*Okay, so that's not entirely true. Just because it's my blog doesn't mean I get to just decide how Greek mythology works. To quote my buddy Patrick, "There are certain things you don't say around a classicist." Of course, that was in response to a comment that another buddy of mine, Collin, said about Roman infantry. I don't remember what it was, but long story short, when you're the political scientist sitting in a room with a classicist and a historian, there are some arguments you're probably going to lose.
Anyway, so the Cubs won big last night, and it seemed to be in large part due to the 53 minute rain delay. Going into the rain delay, St. Louis led 1-0 with Jake Westbrook pitching better than I've ever heard of in a Cardinal uniform.* Garza was looking pretty good, too, mind you. Maybe his best as a Cub. But the Cards looked like they were rolling along. Then the monsoon came, and Westbrook had nothing.
*I'm not entirely sure I had actually watched Westbrook until last night. I had certainly heard of him when he came over from the Indians, and I knew a little about him, but I don't think I'd ever actually seen him. I never realized how sidearm he threw the ball, and I'm not sure I've ever heard of somebody throwing that kind of sinker sidearm like that.
The Cubs scored six in that inning, five charged to Westbrook. Jason Motte came in to try to get through the inning, which he did, but not without some trouble. I kind of have a hard time calling Motte a pitcher. He is a converted catcher, and he looks like one. To paraphrase Bob Brenley, he just winds up and throws the ball as hard as he can in the direction of the umpire. He also said Gerald Laird (another player I had no idea had signed with the Cards) was wasting his time giving signs behind the plate, which made me chuckle. Now, if you looked at Carlos Marmol, on the the other hand, you would think he was always a pitcher. Part of that is body type, I think. Motte is, shall we say, solidly built. Marmol is kind of lanky. But Marmol actually looks like a pitcher out there and throws a pretty devastating slider. Motte just throws.

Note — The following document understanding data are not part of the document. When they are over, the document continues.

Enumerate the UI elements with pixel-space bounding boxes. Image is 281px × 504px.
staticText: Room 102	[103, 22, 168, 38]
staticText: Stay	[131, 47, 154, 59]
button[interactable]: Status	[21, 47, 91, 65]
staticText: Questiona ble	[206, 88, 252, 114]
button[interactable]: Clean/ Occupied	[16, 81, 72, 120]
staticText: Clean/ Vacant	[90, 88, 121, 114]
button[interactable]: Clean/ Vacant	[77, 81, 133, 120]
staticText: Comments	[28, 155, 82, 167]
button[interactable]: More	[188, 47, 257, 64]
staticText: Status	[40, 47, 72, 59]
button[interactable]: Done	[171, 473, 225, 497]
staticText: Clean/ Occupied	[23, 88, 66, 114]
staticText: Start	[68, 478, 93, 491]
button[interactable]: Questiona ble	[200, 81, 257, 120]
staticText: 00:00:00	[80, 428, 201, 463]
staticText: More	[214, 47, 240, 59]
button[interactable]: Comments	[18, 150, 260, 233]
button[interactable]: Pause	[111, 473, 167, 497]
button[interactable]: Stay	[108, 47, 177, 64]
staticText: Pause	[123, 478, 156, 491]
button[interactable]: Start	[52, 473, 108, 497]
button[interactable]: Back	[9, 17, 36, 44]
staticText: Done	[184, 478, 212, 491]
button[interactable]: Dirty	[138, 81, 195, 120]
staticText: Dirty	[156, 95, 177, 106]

After Franklin finished the job of sinking the Cardinals (I thought Koyie Hill was going to get two triples last night), the game was pretty much over when the Cards came to the plate in the 9th, but I'm glad I kept watching. Darwin Barney (who had been a stirrup hero but has since gone back to pajama pants) flipped over to Starlin Castro, who made a very nice acrobatic turn to finish the double play. That alone is great, but even better is the fact that he legitimately had the bag covered when he caught the ball. None of this "neighborhood" call crap, which is one of the things I detest about our modern game. We don't give first basemen the "neighborhood." Probably not third, either. But middle infielders can just sort of pretend to hit the bag and get credit. As a second baseman, that drives me nuts. Maybe it cut down on my double plays, but I always made damned sure I got the bag, because that's what the rules say I had to do. Kind of like Eddie Izzard talking about British vs. American pronouciation. "You say "erbs," and we say "herbs." Because there's a fucking H in it." That same bit also has the "cheating at Scrabble" line that I love so much and look for occasions to use it.
The rubber match is in a few hours, which I will be paying close attention to. I really need the Cubs to win this game so I have a little bit of ammo when I head down to Missouri next week to see the most hardcore of my Cardinal family. I might hold out hope that the Cubs might slip in front of the Cards by then, but with the Giants and Reds on tap next (along with a surprisingly strong Florida team), all my apples are on this series.